В то лето неважнецки обстояло у меня с финансами, но так как я созрел для любой жертвы, то пришлось разбиться в лепешку, а достать сполна необходимую сумму. Вот тебе, милочка, путевка в Дзинтари, езжай, отдохни. Почему я сам не еду? Нужно же сделать когда-нибудь ремонт у себя в комнате? До каких пор можно жить в такой берлоге? Стены закопченные, с обвисшими обоями, потолок просто черный: во время войны у меня стояла печка-времянка, сам ее и сложил. В ее отсутствие самый раз заняться ремонтом, а лампу с бронзовой отделкой нужно отвезти в родительский дом, иначе ее еще кокнут, чего доброго.

Уговорил. Мы закутали лампу в одеяло и перевезли ее на Скатертный. Вероятно, предчувствуя, что это конец, она так трогательно всплакнула на прощанье, что у меня заскребло на сердце. Не люблю мучить и ущемлять. Но я выстоял. Мужественно выстоял и с мягкостью, достойной истинного джентльмена, проводил ее на Рижский вокзал, где с тихим шорохом перевернулась страница нашей истории.

Три недели промелькнули в упоительной независимости — встречаешься с кем хочешь, возвращаешься домой хоть в пятом часу, а то и заночуешь где придется. Свобода! И тут я спохватился: а как дальше? Не за горами срок ее возвращения. И лампу привезти обратно со Скатертного — пара пустяков. Где найдется то кремневое сердце, которое устоит против ее нежных плеч и стыдливой улыбки?

На конец августа у себя в объединении я получил путевку в Евпаторию лечить невралгию, мучившую меня после фронтовой контузии, — во время гастрольной поездки шарахнуло меня взрывной волной.

На конец августа! А был всего лишь июль на исходе. Со дня на день она нагрянет из Дзинтари. Нет, необходимо закрепить нашу разлуку, иначе все мои усилия пойдут насмарку. Естественное решение — до ее приезда исчезнуть из Москвы. Разлука затянется, это сгладит, самортизирует ее обиду. Понимаете, я не переставал думать о том, чтобы доставить ей как можно меньше неприятностей. Нет, нет, не смейтесь, меня никогда не оставляло благородство.

Для Игоря Дольникова в те годы, конечно, не составляло никакого труда найти подходящий ангажемент. Отношения с начальством у меня были на уровне праздничных тулумбасов, и стоило мне только заикнуться о сердечных затруднениях, как в гастрольно-эстрадном объединении передо мной расстелили ковер-самолет, или, говоря по-простому, скатерть-самобранку: выбирай поездку куда хочешь. Я решил ехать не в Свердловск, не в Мурманск, не в Вологду, а подаваться поближе к Крыму и выбрал Таганрог. Впервые после войны, на мое счастье, там в городском саду открывалась летняя эстрада.

Всего год с лишним, как кончилась война. Железные дороги, перешитые на одну колею из-за нехватки рельсов, с нагрузкой справлялись скверно, поэтому не стоило забираться в места, далекие от Евпатории. И моря я не видел пять лет. И, кроме того, Таганрог очень приятный город. Родина Чехова. В нем останавливался Пушкин, когда ехал на Кавказ.
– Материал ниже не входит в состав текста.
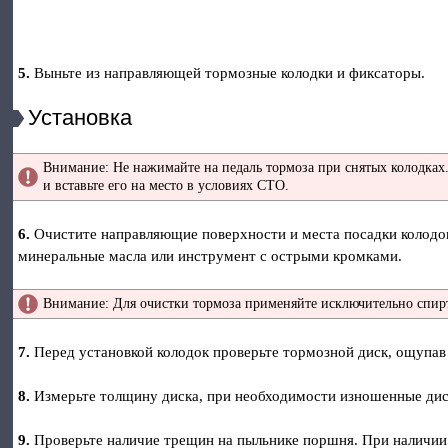
5.
Выньте из направляющей тормозные колодки и фиксаторы.
Установка
Внимание: Не нажимайте на педаль тормоза при снятых колодках.
и вставьте его на место в условиях СТО.
6.
Очистите направляющие поверхности и места посадки колодок
минеральные масла или инструмент с острыми кромками.
Внимание: Для очистки тормоза применяйте исключительно спир
7.
Перед установкой колодок проверьте тормозной диск, ощупав
8.
Измерьте толщину диска, при необходимости изношенные диск
9.
Проверьте наличие трещин на пыльнике поршня. При наличии 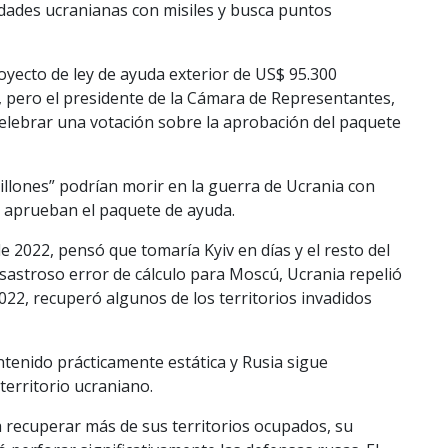
ades ucranianas con misiles y busca puntos
yecto de ley de ayuda exterior de US$ 95.300
l, pero el presidente de la Cámara de Representantes,
elebrar una votación sobre la aprobación del paquete
llones” podrían morir en la guerra de Ucrania con
o aprueban el paquete de ayuda.
 2022, pensó que tomaría Kyiv en días y el resto del
sastroso error de cálculo para Moscú, Ucrania repelió
n 2022, recuperó algunos de los territorios invadidos
ntenido prácticamente estática y Rusia sigue
territorio ucraniano.
 recuperar más de sus territorios ocupados, su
Жил Чайковский. При таинственных обстоятельствах умер Александр I. Вам мало? Ну, так именно в Таганроге Джузеппе Гарибальди почувствовал, что такое родина, а Петр Первый долго не мог решить, где сооружать столицу — там или в Петербурге. Я ведь не только художественное чтение, я и конферансье, так что сведениями, какие могли понадобиться, запасся полностью.

Худо-бедно, но действительно легкий, как колобок, оставив в Москве все заботы и треволнения, я двинулся на юг, напевая и приплясывая.

То ли потому, что полная беспечность никогда мне не была свойственна и возвращаться в Москву я собирался осенью, то ли в памяти слишком сильно закрепились студеные военные годы, а может, из-за некоторой душевной растерянности, только едучи в июле на юг, я экипировался с такой основательностью, точно собирался по меньшей мере на остров Диксон. Демисезонное пальто из ратина — тогда носили громоздкие двубортные регланы со складками на спине и широким хлястиком, — фетровая шляпа, сохранившаяся с довоенных времен, — это еще полбеды. Но галоши! Черт меня дернул купить галоши. Если исключить далекое детство, галош я никогда не носил. А тут — точно с перепугу, ей-богу!

Но как бы там ни было — ту-ту! И поезд медленно пополз на юг. Подолгу он останавливался на каждой станции в ожидании встречного состава. И тем не менее было хорошо. Я свободен, свободен, свободен!

На вокзале в Таганроге меня встретили местные деятели культуры. Номер в гостинице уже был приготовлен. Кто-то из встречающих подхватил мой чемодан, кто-то взял под руку, — легкие остроты, прости господи, блестки юмора. Люблю соответственное обхождение.

Утро я проводил на пляже, в актерской компании, вокруг всегда вертится местная молодежь. Вечером я конферировал и сам читал в городском саду, потом долго сиживали в садике в своей компании, пили холодное пиво. Оно впервые после войны появилось в Таганроге.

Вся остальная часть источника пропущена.